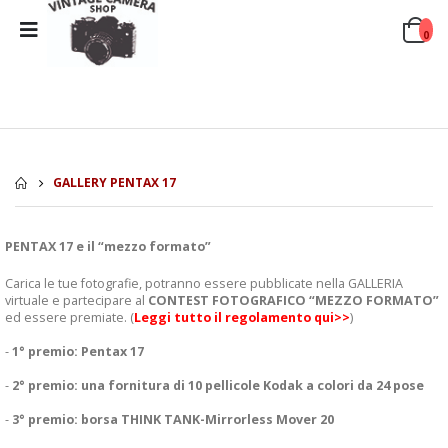
0
GALLERY PENTAX 17
PENTAX 17 e il “mezzo formato”
Carica le tue fotografie, potranno essere pubblicate nella GALLERIA
virtuale e partecipare al
CONTEST FOTOGRAFICO “MEZZO FORMATO”
ed essere premiate. (
Leggi tutto il regolamento qui>>
)
-
1° premio:
Pentax 17
-
2° premio:
una fornitura di 10 pellicole Kodak a colori da 24 pose
-
3° premio:
borsa THINK TANK-Mirrorless Mover 20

§ **WORK REQUIRED**:
Where a line in the records above contains the string "essere", return that line.

§ **PROBLEM SOLUTION**:
Carica le tue fotografie, potranno essere pubblicate nella GALLERIA
ed essere premiate. (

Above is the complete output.